Les conservateurs se radicalisent

Ne dites pas à ma mère que je suis un conservateur, car je suis en fait un radical, un membre de la restauration et un contre-révolutionnaire[1]. Pas moins que cela. C’est en tous cas, ce qu’écrit John Daniel Davidson dans un article récent publié par The Federalist Il fut un temps où les conservateurs tentaient de gommer un peu leurs idées afin qu’elles paraissent plus acceptables. Aujourd’hui, il semblerait que ce soit le contraire, il faut au contraire accentuer, forcer et exagérer le propos afin qu’il soit mieux perçu. Donald Trump n’avait peut-être pas été le premier à utiliser le procédé mais il l’a porté haut étant donné son exposition médiatique que le titre de président des Etats-Unis a porté à son paroxysme. Procédé qui a prouvé être efficace créant un véritable culte de la personnalité. Depuis, de nombreux « minis Trump » se sont pris à rêver en faisant la même chose que leur maître. Les interviews et débats télévisés à l’occasion des midterms 2022 mettant en scène les candidats républicains confirment cette tendance. Ils ne font que reprendre la tonalité de l’argumentaire général de Donald Trump qui avait synthétisé lors de son discours d’investiture. Et comme il avait déclaré « I can fix it alone », la situation s’est améliorée dès qu’il est arrivé à la Maison Blanche.

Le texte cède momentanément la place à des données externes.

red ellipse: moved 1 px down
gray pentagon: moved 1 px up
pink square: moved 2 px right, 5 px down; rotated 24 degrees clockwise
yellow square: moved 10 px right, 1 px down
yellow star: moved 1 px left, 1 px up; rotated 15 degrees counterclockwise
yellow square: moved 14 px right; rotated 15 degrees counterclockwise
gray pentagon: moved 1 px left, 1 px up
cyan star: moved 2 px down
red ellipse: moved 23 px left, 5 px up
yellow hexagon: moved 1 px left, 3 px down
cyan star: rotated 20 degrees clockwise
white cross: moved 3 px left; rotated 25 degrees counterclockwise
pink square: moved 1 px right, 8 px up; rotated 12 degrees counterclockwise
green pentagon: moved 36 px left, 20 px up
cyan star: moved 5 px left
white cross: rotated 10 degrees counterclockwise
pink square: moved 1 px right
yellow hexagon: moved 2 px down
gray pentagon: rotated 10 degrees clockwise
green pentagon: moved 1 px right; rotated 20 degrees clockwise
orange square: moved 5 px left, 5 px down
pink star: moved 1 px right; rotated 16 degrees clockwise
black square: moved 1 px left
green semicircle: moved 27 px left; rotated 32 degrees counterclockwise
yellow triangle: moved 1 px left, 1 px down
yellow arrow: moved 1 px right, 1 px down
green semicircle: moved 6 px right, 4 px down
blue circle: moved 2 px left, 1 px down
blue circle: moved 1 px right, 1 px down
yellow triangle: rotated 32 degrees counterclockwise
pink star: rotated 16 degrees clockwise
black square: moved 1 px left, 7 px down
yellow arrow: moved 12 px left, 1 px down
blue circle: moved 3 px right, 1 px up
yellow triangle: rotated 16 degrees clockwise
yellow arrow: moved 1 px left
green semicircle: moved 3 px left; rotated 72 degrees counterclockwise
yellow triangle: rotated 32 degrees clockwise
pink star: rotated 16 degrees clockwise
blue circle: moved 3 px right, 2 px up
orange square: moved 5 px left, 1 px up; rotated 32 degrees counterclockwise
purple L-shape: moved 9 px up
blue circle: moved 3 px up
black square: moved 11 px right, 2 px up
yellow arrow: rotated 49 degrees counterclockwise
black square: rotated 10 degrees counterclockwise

« In America, conservatives and classical liberals alike rightly believe an ascendent left wants to dismantle our constitutional system and transform America into a woke dystopia » écrit l’auteur. Jusqu’à une époque récente, cela avait un sens. Mais plus maintenant car il n’y aurait plus rien à « conserver ». Il mélange alors des sujets aussi différents que : « marriage as it has been understood for thousands of years, the First Amendment, any semblance of control over our borders, a fundamental distinction between men and women, and, especially of late, the basic rule of law ».

Il propose de rompre le pacte d’association des différentes tendances du parti républicain que Ronald Reagan avait réussi à réunir : les vrais conservateurs, les libertariens obsédés par le marché et la liberté individuelle, et les néoconservateurs qui souhaitent répandre la démocratie dans le monde entier, fusse par la force (cf guerre en Irak). On pourrait y ajouter les christian nationalists, les white nationalists et les évangélistes qui défendent les valeurs traditionnelles sociétales sur les questions de la famille (mariage, avortement, religion).

« Western civilization is dying ». Rien que ça. Le progrès technique qui fut longtemps un moteur du progrès du genre humain est perçu désormais comme un obstacle. La sécularisation de la société ouvre la porte à l’irreligion et va conduire à la persécution. Et puisque « the accomodation with the left is impossible », il faut « to getting used to the idea of wielding power, not despise it ». La conclusion est simple. Il faut prendre le pouvoir quels que soient les moyens. C’est un peu ce que tentent de faire les républicains en remettant en question les principes démocratiques. Les midterms semblent mettre en pause ce projet funeste.

Mais fini les idées de small government, et de société libérale. « The government will have to become in the hands of conservatives, and instrument of renewal in american life. And in some cases, a blunt instrument indeed ». Est-ce avec comme objectif la création d’un Gilead décrit dans le roman de Margaret Atwood La Servante Ecarlate. Car il ne s’agit pas ici seulement de contrôler les Big Tech (dont l’emprise sur la société est devenue écrasante) mais à remettre au pas les institutions de la société actuelle comme les universités, l’église, la famille, les entreprises. Pas de critical race theory ni de wokisme mais une reprise en main de l’individu qui doit se mettre au service d’un nouvel ordre.


[1] Parmi les déclinaisons de ce type de déclaration, on se souvient de celle de Jean-Louis Gassée, un ancien responsable d’Apple : « Ne dites pas à ma mère que je travaille chez Apple, elle me croit chez IBM ».